Faszinierend ist das Thema allemal ... zumal ... nichts genaues weiss man (immer noch) nicht.
Was bei dem einen funktioniert kann beim nächsten zur Katastrophe führen. Oft sieht man prachtvolle Bestände auf diversen Bildern von High-Power-Aquarien und auf der anderen Seite hatte ich in einem Altwasser-Becken über mehrere Jahre hinweg 1A - gesunde Cryptocorynenbüsche die zwar langsam aber kontinuierlich wuchsen.

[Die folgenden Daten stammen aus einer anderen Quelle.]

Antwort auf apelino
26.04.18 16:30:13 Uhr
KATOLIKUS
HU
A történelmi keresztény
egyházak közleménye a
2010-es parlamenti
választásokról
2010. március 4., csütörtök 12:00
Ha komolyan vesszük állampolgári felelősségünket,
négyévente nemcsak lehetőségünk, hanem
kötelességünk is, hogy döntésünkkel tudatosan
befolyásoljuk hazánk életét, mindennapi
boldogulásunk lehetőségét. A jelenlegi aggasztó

Schwankungen, welcher Art auch immer, scheinen wohl am wahrscheinlichsten einen Zusammenbruch des Bestandes auszulösen. Aber selbst da gibt es den Berichten nach keine Konsistens. Mal werden PH-Wert-Schwankungen angeführt, mal Veränderungen bei der Düngung und selbst ein LS-Röhren-Wechsel wurde schon als Ursache ausgemacht.
Letztendlich würden wahrscheinlich Langzeitbeobachtungen an den natürlichen Standorten etwas mehr Licht in das Dunkel bringen. Zumal dort ja auch keine kontinuierliche Habitatqualität gegeben sein dürfte, Regenzeit, etc. p.p.